The task. Although the records contain pictures, only their text should be set down, exactly as written.

[Page-level text extractions]

****************************************

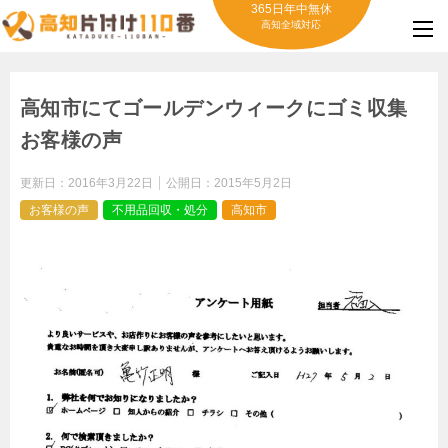
365日年中無休
高知全域対応
高知市にてゴールデンウィークにゴミ収集
お客様の声
更新日：
2016年3月22日
公開日：
2015年5月2日
お客様の声
不用品回収・処分
高知市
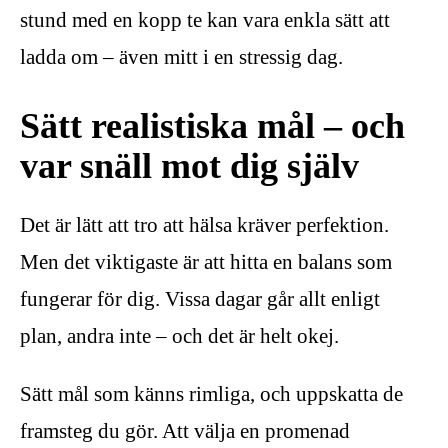
stund med en kopp te kan vara enkla sätt att
ladda om – även mitt i en stressig dag.
Sätt realistiska mål – och
var snäll mot dig själv
Det är lätt att tro att hälsa kräver perfektion.
Men det viktigaste är att hitta en balans som
fungerar för dig. Vissa dagar går allt enligt
plan, andra inte – och det är helt okej.
Sätt mål som känns rimliga, och uppskatta de
framsteg du gör. Att välja en promenad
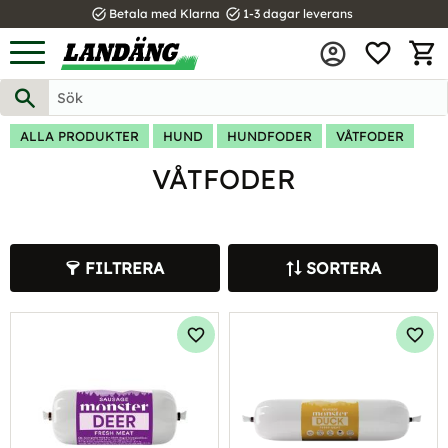
task_alt
task_alt
Betala med Klarna
1-3 dagar leverans
FAVOR
Meny
KUND
ALLA PRODUKTER
HUND
HUNDFODER
VÅTFODER
VÅTFODER
FILTRERA
SORTERA
Lägg till i favoriter
Lägg 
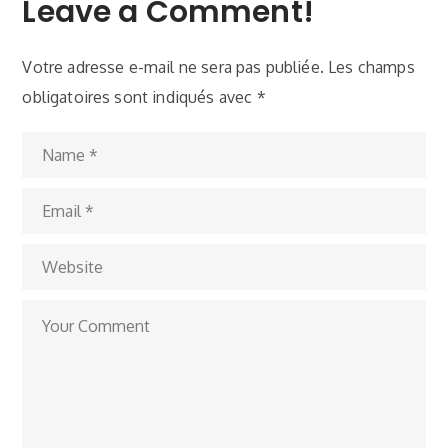
Leave a Comment!
Votre adresse e-mail ne sera pas publiée.
Les champs
obligatoires sont indiqués avec
*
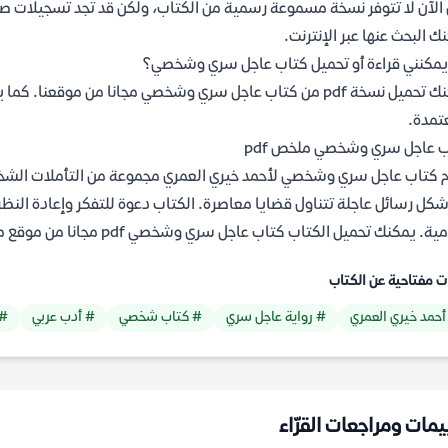
الآن لا تتوفر نسخة مسموعة رسمية من الكتاب، ولكن قد تجد تسجيلات صوت
ك البحث عنها عبر الإنترنت.
يمكنني قراءة أو تحميل كتاب عاجل سري وشخصي؟
يمكنك تحميل نسخة pdf من كتاب عاجل سري وشخصي مجانا من موقع
تمدة.
 عاجل سري وشخصي ملخص pdf
 كتاب عاجل سري وشخصي لأحمد خيري العمري مجموعة من التأملات الشخصية
كل رسائل عاجلة تتناول قضايا معاصرة. الكتاب دعوة للتفكر وإعادة النظر 
ة. يمكنك تحميل الكتاب كتاب عاجل سري وشخصي pdf مجانا من موقع مكتبة ياسمين.
ت مفتاحية عن الكتاب
أحمد خيري العمري
# رواية عاجل سري
# كتاب شخصي
# أدب عربي
# 
يمات ومراجعات القرّاء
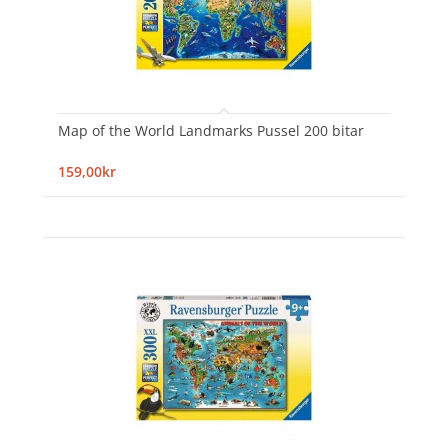
Map of the World Landmarks Pussel 200 bitar
159,00kr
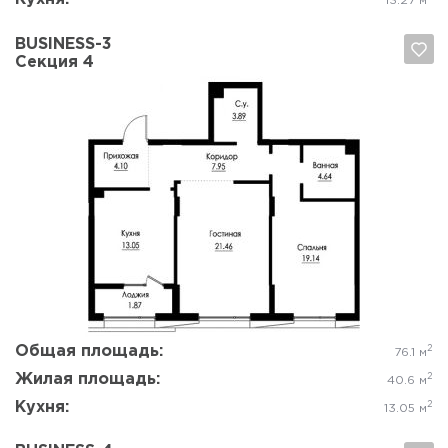
13.27 м
BUSINESS-3
Секция 4
Да, удалить
Отмена
Общая площадь:
2
76.1 м
Жилая площадь:
2
40.6 м
Кухня:
2
13.05 м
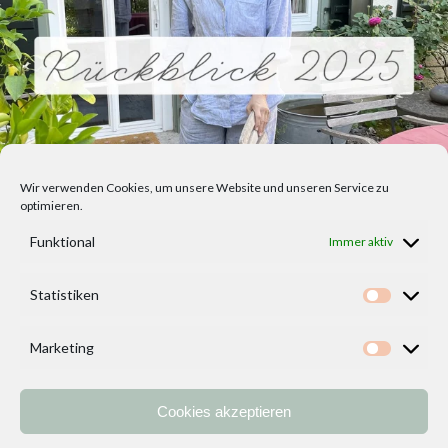
Wir verwenden Cookies, um unsere Website und unseren Service zu
optimieren.
Funktional
Immer aktiv
Statistiken
Statisti
Marketing
Marketi
Cookies akzeptieren
Home
Vorlagen
ÜBER MICH und DEKOIDEENREICH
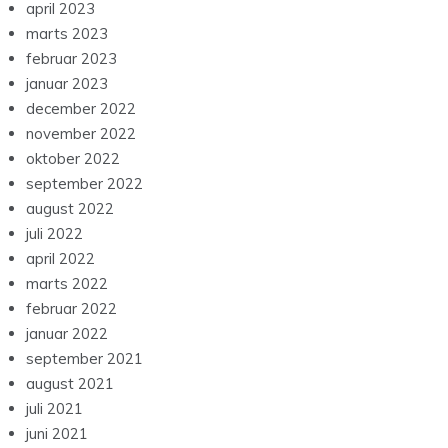
april 2023
marts 2023
februar 2023
januar 2023
december 2022
november 2022
oktober 2022
september 2022
august 2022
juli 2022
april 2022
marts 2022
februar 2022
januar 2022
september 2021
august 2021
juli 2021
juni 2021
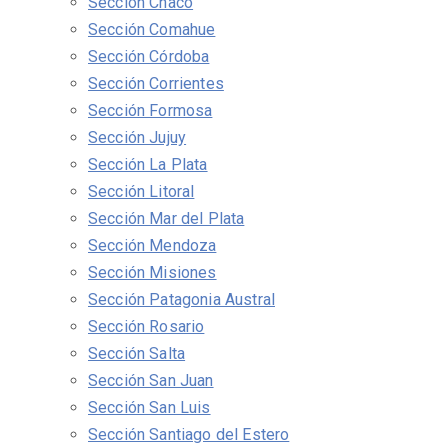
Sección Chaco
Sección Comahue
Sección Córdoba
Sección Corrientes
Sección Formosa
Sección Jujuy
Sección La Plata
Sección Litoral
Sección Mar del Plata
Sección Mendoza
Sección Misiones
Sección Patagonia Austral
Sección Rosario
Sección Salta
Sección San Juan
Sección San Luis
Sección Santiago del Estero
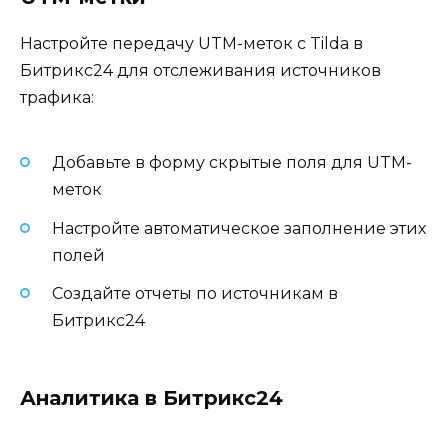
Настройте передачу UTM-меток с Tilda в
Битрикс24 для отслеживания источников
трафика:
Добавьте в форму скрытые поля для UTM-
меток
Настройте автоматическое заполнение этих
полей
Создайте отчеты по источникам в
Битрикс24
Аналитика в Битрикс24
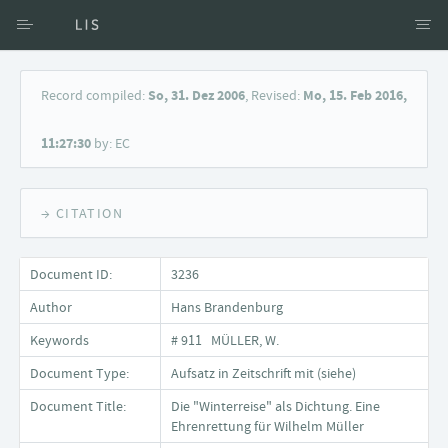
Access via Author
Record compiled:
So, 31. Dez 2006
, Revised:
Mo, 15. Feb 2016,
Access via Document title
11:27:30
by: EC
Keyword Search
→ CITATION
Document ID:
3236
Author
Hans Brandenburg
Keywords
# 911 MÜLLER, W.
Document Type:
Aufsatz in Zeitschrift mit (siehe)
Document Title:
Die "Winterreise" als Dichtung. Eine
Ehrenrettung für Wilhelm Müller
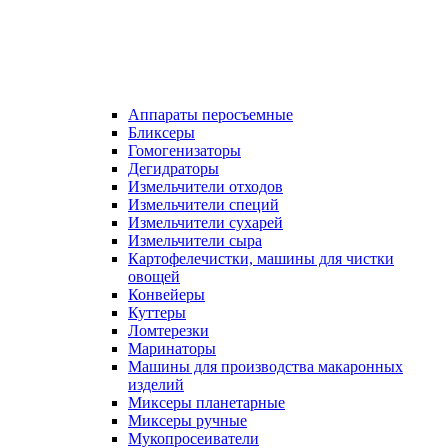
Аппараты перосъемные
Бликсеры
Гомогенизаторы
Дегидраторы
Измельчители отходов
Измельчители специй
Измельчители сухарей
Измельчители сыра
Картофелечистки, машины для чистки
овощей
Конвейеры
Куттеры
Ломтерезки
Маринаторы
Машины для производства макаронных
изделий
Миксеры планетарные
Миксеры ручные
Мукопросеиватели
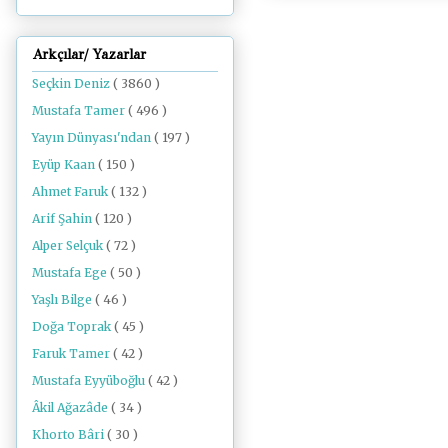
Arkçılar/ Yazarlar
Seçkin Deniz
( 3860 )
Mustafa Tamer
( 496 )
Yayın Dünyası'ndan
( 197 )
Eyüp Kaan
( 150 )
Ahmet Faruk
( 132 )
Arif Şahin
( 120 )
Alper Selçuk
( 72 )
Mustafa Ege
( 50 )
Yaşlı Bilge
( 46 )
Doğa Toprak
( 45 )
Faruk Tamer
( 42 )
Mustafa Eyyüboğlu
( 42 )
Âkil Ağazâde
( 34 )
Khorto Bâri
( 30 )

****************************************

Answer for the task.
365日年中無休
高知全域対応
高知市にてゴールデンウィークにゴミ収集
お客様の声
更新日：
2016年3月22日
公開日：
2015年5月2日
お客様の声
不用品回収・処分
高知市
stund med en kopp te kan vara enkla sätt att
ladda om – även mitt i en stressig dag.
Sätt realistiska mål – och
var snäll mot dig själv
Det är lätt att tro att hälsa kräver perfektion.
Men det viktigaste är att hitta en balans som
fungerar för dig. Vissa dagar går allt enligt
plan, andra inte – och det är helt okej.
Sätt mål som känns rimliga, och uppskatta de
framsteg du gör. Att välja en promenad
task_alt
task_alt
Betala med Klarna
1-3 dagar leverans
FAVOR
Meny
KUND
ALLA PRODUKTER
HUND
HUNDFODER
VÅTFODER
VÅTFODER
FILTRERA
SORTERA
Lägg till i favoriter
Lägg 
Leave a Comment!
Votre adresse e-mail ne sera pas publiée.
Les champs
obligatoires sont indiqués avec
*
الآن لا تتوفر نسخة مسموعة رسمية من الكتاب، ولكن قد تجد تسجيلات صوت
ك البحث عنها عبر الإنترنت.
يمكنني قراءة أو تحميل كتاب عاجل سري وشخصي؟
يمكنك تحميل نسخة pdf من كتاب عاجل سري وشخصي مجانا من موقع
تمدة.
 عاجل سري وشخصي ملخص pdf
 كتاب عاجل سري وشخصي لأحمد خيري العمري مجموعة من التأملات الشخصية
كل رسائل عاجلة تتناول قضايا معاصرة. الكتاب دعوة للتفكر وإعادة النظر 
ة. يمكنك تحميل الكتاب كتاب عاجل سري وشخصي pdf مجانا من موقع مكتبة ياسمين.
ت مفتاحية عن الكتاب
أحمد خيري العمري
# رواية عاجل سري
# كتاب شخصي
# أدب عربي
# 
يمات ومراجعات القرّاء
Map of the World Landmarks Pussel 200 bitar
159,00kr
13.27 м
BUSINESS-3
Секция 4
Да, удалить
Отмена
Общая площадь:
2
76.1 м
Жилая площадь:
2
40.6 м
Кухня:
2
13.05 м
Wir verwenden Cookies, um unsere Website und unseren Service zu
optimieren.
Funktional
Immer aktiv
Statistiken
Statisti
Marketing
Marketi
Cookies akzeptieren
Home
Vorlagen
ÜBER MICH und DEKOIDEENREICH
april 2023
marts 2023
februar 2023
januar 2023
december 2022
november 2022
oktober 2022
september 2022
august 2022
juli 2022
april 2022
marts 2022
februar 2022
januar 2022
september 2021
august 2021
juli 2021
juni 2021
Sección Chaco
Sección Comahue
Sección Córdoba
Sección Corrientes
Sección Formosa
Sección Jujuy
Sección La Plata
Sección Litoral
Sección Mar del Plata
Sección Mendoza
Sección Misiones
Sección Patagonia Austral
Sección Rosario
Sección Salta
Sección San Juan
Sección San Luis
Sección Santiago del Estero
Настройте передачу UTM-меток с Tilda в
Битрикс24 для отслеживания источников
трафика:
Добавьте в форму скрытые поля для UTM-
меток
Настройте автоматическое заполнение этих
полей
Создайте отчеты по источникам в
Битрикс24
Аналитика в Битрикс24
Access via Author
Record compiled:
So, 31. Dez 2006
, Revised:
Mo, 15. Feb 2016,
Access via Document title
11:27:30
by: EC
Keyword Search
→ CITATION
Document ID:
3236
Author
Hans Brandenburg
Keywords
# 911 MÜLLER, W.
Document Type:
Aufsatz in Zeitschrift mit (siehe)
Document Title:
Die "Winterreise" als Dichtung. Eine
Ehrenrettung für Wilhelm Müller
Аппараты перосъемные
Бликсеры
Гомогенизаторы
Дегидраторы
Измельчители отходов
Измельчители специй
Измельчители сухарей
Измельчители сыра
Картофелечистки, машины для чистки
овощей
Конвейеры
Куттеры
Ломтерезки
Маринаторы
Машины для производства макаронных
изделий
Миксеры планетарные
Миксеры ручные
Мукопросеиватели
Arkçılar/ Yazarlar
Seçkin Deniz
( 3860 )
Mustafa Tamer
( 496 )
Yayın Dünyası'ndan
( 197 )
Eyüp Kaan
( 150 )
Ahmet Faruk
( 132 )
Arif Şahin
( 120 )
Alper Selçuk
( 72 )
Mustafa Ege
( 50 )
Yaşlı Bilge
( 46 )
Doğa Toprak
( 45 )
Faruk Tamer
( 42 )
Mustafa Eyyüboğlu
( 42 )
Âkil Ağazâde
( 34 )
Khorto Bâri
( 30 )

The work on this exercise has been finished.